Consequently we must not smile in hindsight at those who took so long to adopt the Copernican system. They were required not only to set the earth turning and hurtling in space at an alarming speed, contrary to the direct evidence of the senses, but to accept a mathematical maze only slightly less bewildering than Ptolemy’s. Not until Kepler, Galileo, and Newton should work out the mechanism of the new theory to greater simplicity and accuracy would it appear clearly superior to the old; and even then we should have to say of the sun what Galileo may have said of the earth—eppur si muove. Meanwhile Tycho Brahe rejected the heliocentric hypothesis on the ground that Copernicus had not convincingly answered Ptolemy’s objections. More surprising than such a rejection is the relative celerity with which the new system was accepted by astronomers like Rheticus, Osiander, John Field, Thomas Digges, and Erasmus Reinhold—whose “Prutenic Tables” (1551) of celestial motions was in large part based on Copernicus. The Catholic Church raised no objection to the new theory so long as it represented itself as an hypothesis; but the Inquisition struck back mercilessly when Giordano Bruno assumed the hypothesis to be a certainty, and made explicit its consequences for religion. In 1616 the Congregation of the Index forbade the reading of De Revolutionibus “until corrected”; in 1620 it allowed Catholics to read editions from which nine sentences had been removed that represented the theory to be a fact. The book disappeared from the revised Index of 1758, but the prohibition was not explicitly rescinded till 1828.

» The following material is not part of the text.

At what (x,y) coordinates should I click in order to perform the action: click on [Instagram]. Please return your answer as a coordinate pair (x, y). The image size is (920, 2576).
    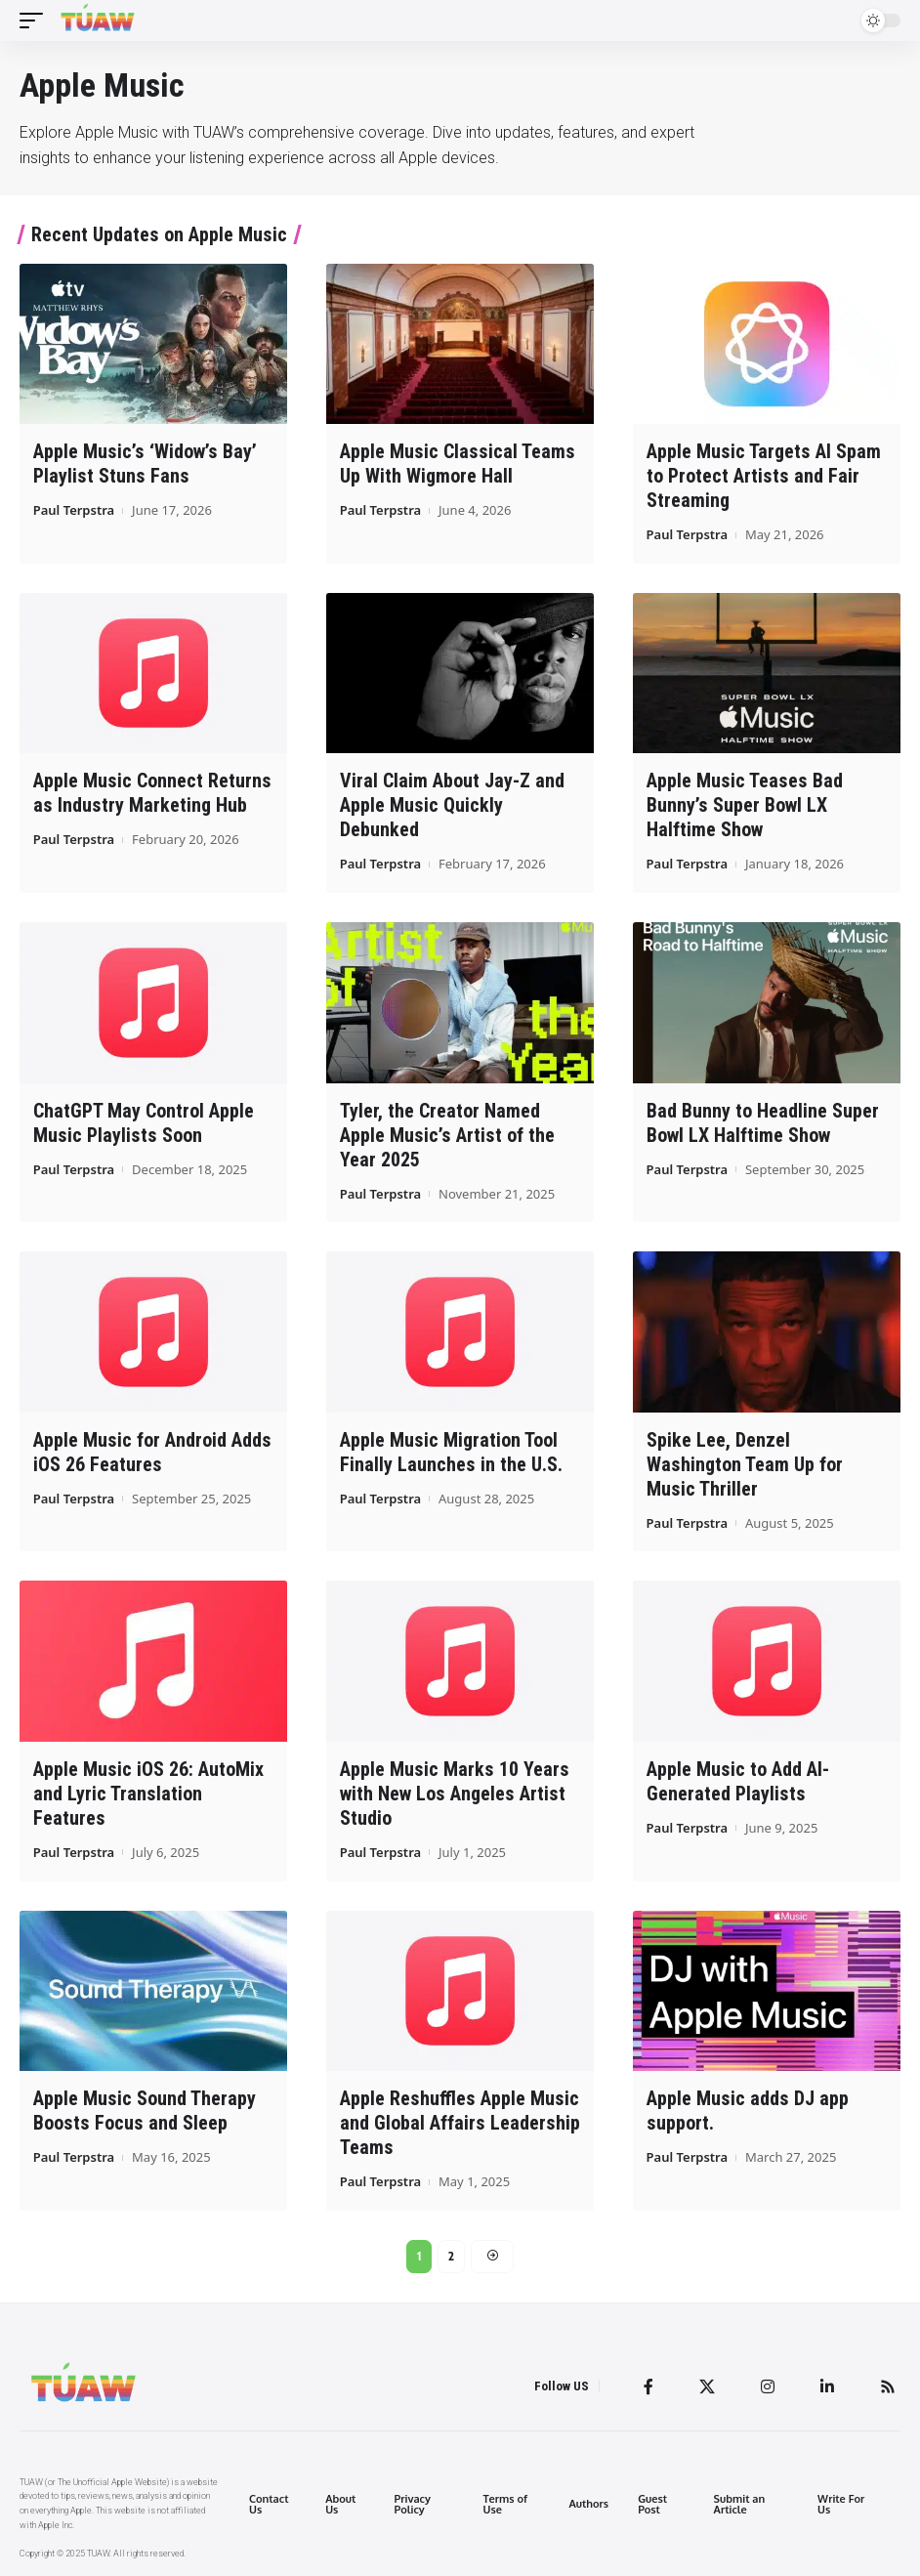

The geocentric theory had fitted reasonably well a theology which supposed that all things had been created for the use of man. But now men felt tossed about on a minor planet whose history was reduced to a “mere local item in the news of the universe.”48What could “heaven” mean when “up” and “down” had lost all sense, when each would become the other in half a day? “No attack on Christianity,” wrote Jerome Wolf to-Tycho Brahe in 1575, “is more dangerous than the infinite size and depth of the heavens”—though Copernicus had not taught the infinity of the universe. When men stopped to ponder the implications of the new system they must have wondered at the assumption that the Creator of this immense and orderly cosmos had sent His Son to die on this middling planet. All the lovely poetry of Christianity seemed to “go up in smoke” (as Goethe was to put it) at the touch of the Polish clergyman. The heliocentric astronomy compelled men to re-conceive God in less provincial, less anthropomorphic terms; it gave theology the strongest challenge in the history of religion. Hence the Copernican revolution was far profounder than the Reformation; it made the differences between Catholic and Protestant dogmas seem trivial; it pointed beyond the Reformation to the Enlightenment, from Erasmus and Luther to Voltaire, and even beyond Voltaire to the pessimistic agnosticism of a nineteenth century that would add the Darwinian to the Copernican catastrophe. There was but one protection against such men, and that was that only a small minority in any generation would recognize the implications of their thought. The sun will “rise” and “set” when Copernicus has been forgotten.

In 1581 Bishop Kromer raised a monument to Copernicus against the inner wall of Frauenburg Cathedral, next to the canon’s grave. In 1746 the monument was removed to make place for a statue of Bishop Szembek. Who was he? Who knows?